Hace algunos años, no recuerdo cuantos con precisión, cambié el reflejo del espejo por el de las miradas de una sociedad contaminada por una horrenda enfermedad llamada apariencia. Y desde entonces comencé una batalla injusta contra mi cuerpo, que me ha llevado a bailar entre la talla cero y la catorce; a repudiar la comida tanto como la mierda y a volverla a amar sin querer separarme de ella. Me hice consciente de mi enorme fuerza de voluntad, una fuerza tan grande que me quizo matar, que me enseñó los extremos y que también, me sacó del infierno. Perdí la noción del tiempo, entre otras muchas cosas que perdí, y al hacerlo olvidé que la moda es pasajera y prescindible a diferencia de mi cuerpo, que aunque también es pasajero, me resulta imprescindible para estar aquí y ahora haciéndome ser la hermosa alma viajera que hoy "reconozco" y sigo conociendo cada día.
Para esos días de trastorno, el placer se me volvió una culposa rutina que hizo desaparecer el encanto producido por la satisfacción que da el cumplir un propósito o alcanzar una meta, y se convirtió entonces en una enviciante manera de desahogar la inconformidad que sentía al no caber en el molde. No había manera de saciar mis ganas de darle gusto a... Todavía me pregunto a quién.

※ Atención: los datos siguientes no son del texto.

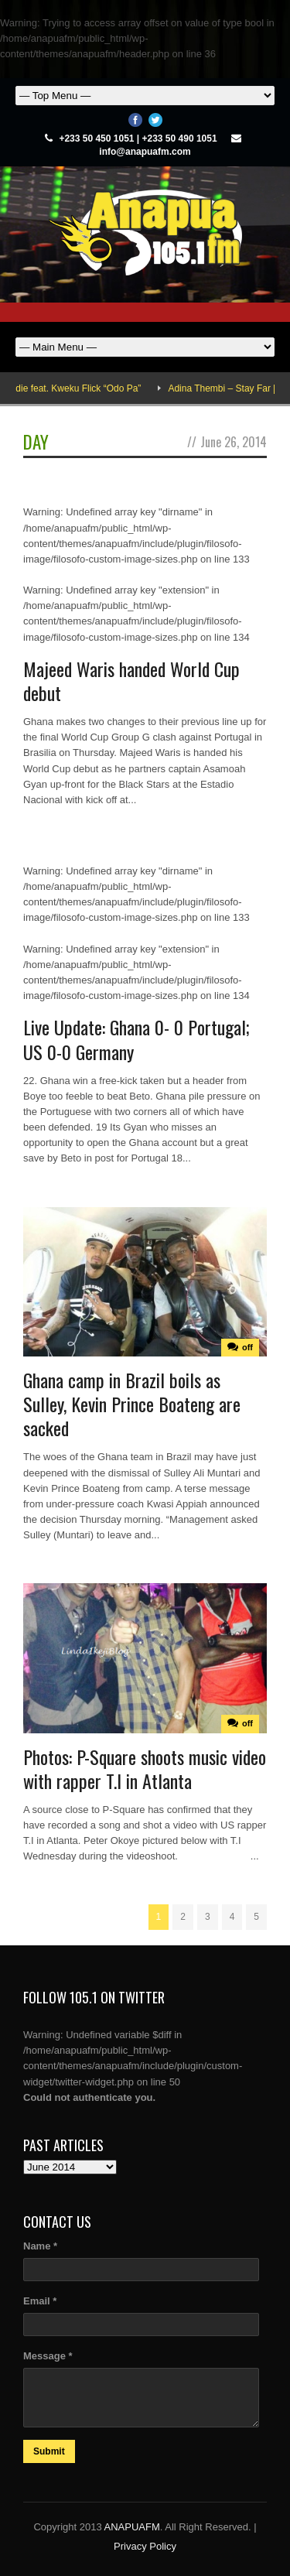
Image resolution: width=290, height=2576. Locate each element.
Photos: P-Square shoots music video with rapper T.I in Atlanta (144, 1768)
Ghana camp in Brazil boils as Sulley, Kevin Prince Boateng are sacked (132, 1404)
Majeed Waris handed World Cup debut (131, 680)
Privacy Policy (145, 2546)
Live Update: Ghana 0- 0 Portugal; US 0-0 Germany (136, 1039)
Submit (49, 2451)
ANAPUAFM (132, 2527)
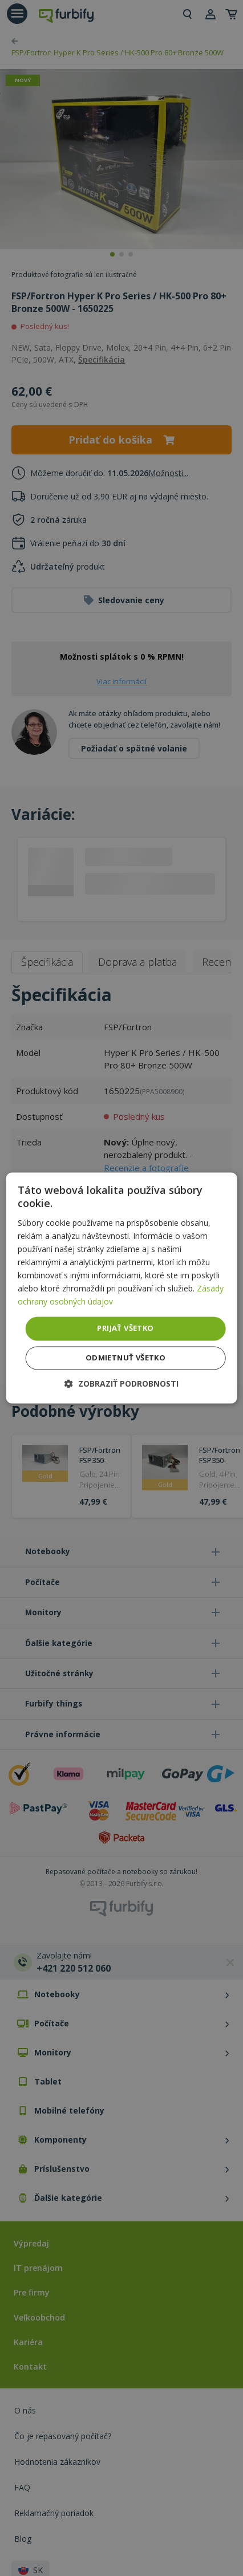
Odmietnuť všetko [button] (125, 1358)
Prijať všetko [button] (125, 1328)
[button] (121, 1384)
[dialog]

Sin darme cuenta en qué momento, estaba más allá de mi objetivo y aun así no era suficiente... estaba completamente vacía, tanto como un cilindro sin fondo, como un pitillo que se deja atravesar por un soplido o un suspiro. Y fue quizás eso, un suspiro de amor perfumado con dolor, lo que me despertó y me invitó a cerrar los ojos para mirar con el alma y regresar a mi esencia.
Abrí mis ojos y le fui infiel al silencio para regresarle el volumen a mi voz y pedir ayuda gracias y a pesar del miedo. Con una bandera blanca en la mano me paré nuevamente frente al espejo dispuesta a abrazar mi reflejo, a validar mi historia, a reconocer la imperfección que me hace ser quien soy y finalmente dejarme enamorar así, tal cual: con estrías, despelucada, sensible y compleja, que a veces resulta seria y otras no tanto; con cicatrices y kilos en desorden confidentes de manjares ahora siempre disfrutados y sin remordimientos. Enamorarme de mis huesos, de mis pataletas, del brillo de mis ojos que me revelan cuando elijo el silencio; de mis pies grandes que se salen del promedio, de mi piel sutilmente decorada con una que otra peca como recuerdo de los momentos en que quise conversar con el sol. También de las manchas, negras como mi humor, que se quedaron en mis rodillas refugiando millones de aventuras en el árbol de atrás, la bici y la tapia de la casa del vecino.
Hoy nuevamente me miro al espejo con el alma desnuda y mi cuerpo vestido con el liviano traje de la reconciliación. Hoy escribo abiertamente sobre esto porque hace parte de mí pero no es lo que soy; escribo porque sé que he sido parte del problema al validar estándares de belleza que se convierten en asesinos silenciosos. Escribo porque sé que las palabras son mi mejor herramienta, que mis pensamientos mi más fuerte sexapeal y mis vivencias mi más valiosa posesión; porque le doy el mismo valor a la sonrisa de mi foto de perfil, que a las historias que la provocan. Y finalmente escribo con la esperanza de ser para alguien más ese suspiro de amor que un día me atravesó para recordarme que lo esencial es invisible a los ojos, y que la belleza no tiene talla porque la autenticidad no tiene medidas.